A new documentary by a prominent global warming skeptic takes on many of the claims from environmentalists and politicians who want to regulate nearly every aspect of the economy to stop it.
Marc Morano, a prominent global warming skeptic and publisher of the website Climate Depot, has released his new documentary film “Climate Hustle,” which takes on what Morano argues is the “shell game” created by global warming alarmists to get people worried about the climate.
“You’ll see all of the cards, and we’ll let you decide for yourselves if they’re playing it straight or if you’re being hustled,” Morano says in the film while three actors play a street card game in the background.
Morano’s film has already garnered lots of criticism from environmentalists, especially since the debut of the film featured a talk from former Alaska Gov. Sarah Palin. Don’t let Morano’s showmanship fool you, his film uses expert testimony and actual climate data to take on claims of catastrophic global warming.
“Climate Hustle” is essentially a response to years of documentaries, starting with former Vice President Al Gore’s 2006 film, claiming that humans were sending the climate into a nosedive, which will cause massive sea level rise, more extreme weather and a whole host of other problems if governments don’t ban fossil fuels.
Gore is featured many times in Morano’s film, talking about how human activity was warming the world and even making the weather worse. Gore makes these claims while news clips of storms, flooding and a whole host of weather events play in the background.
Scary stuff, but Morano has a whole host of experts lined up to debunk Gore’s claims. A Senate testimony by Dr.

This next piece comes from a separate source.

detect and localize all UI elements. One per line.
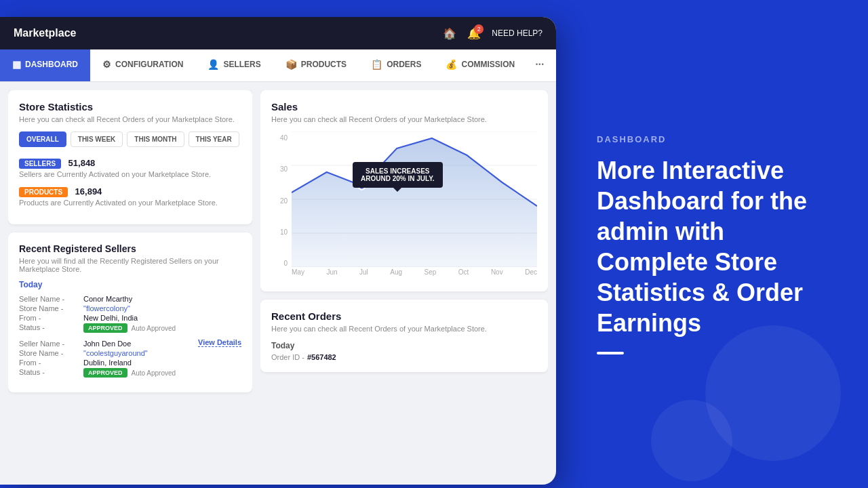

Roger Pielke, Jr., a University of Colorado researcher, whose work revolved around extreme weather trends.
“It is misleading and just plain incorrect to claim that disasters associated with hurricanes, tornadoes, floods or droughts have increased on climate timescales either in the United States or globally,” Pielke said in his 2013 testimony before the Senate Environment and Public Works Committee. “It is further incorrect to associate the increasing costs of disasters with the emission of greenhouse gases.”